* Exercise goal
Take every line of the material below that includes the string "como" and copy it out.

* Records to use
------------------------
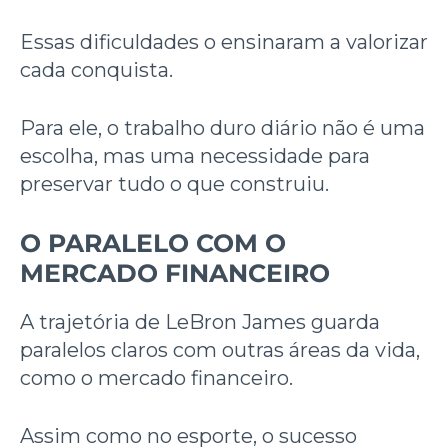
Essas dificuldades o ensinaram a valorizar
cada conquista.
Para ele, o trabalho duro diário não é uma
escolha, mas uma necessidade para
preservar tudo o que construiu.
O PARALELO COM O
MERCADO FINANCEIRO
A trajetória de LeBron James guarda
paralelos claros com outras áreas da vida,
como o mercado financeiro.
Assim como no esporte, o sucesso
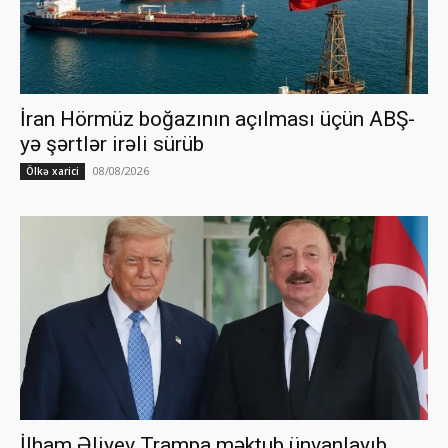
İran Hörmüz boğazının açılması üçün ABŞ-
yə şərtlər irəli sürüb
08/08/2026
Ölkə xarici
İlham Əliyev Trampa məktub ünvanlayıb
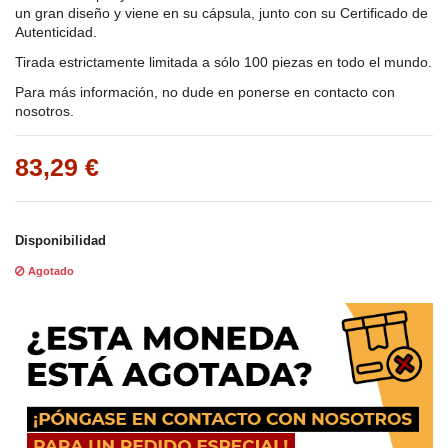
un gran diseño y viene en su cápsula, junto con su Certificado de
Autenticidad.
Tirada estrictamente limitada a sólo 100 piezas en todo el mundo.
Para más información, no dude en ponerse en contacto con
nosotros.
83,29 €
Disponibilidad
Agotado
------------------------
* Answer to this problem
como o mercado financeiro.
Assim como no esporte, o sucesso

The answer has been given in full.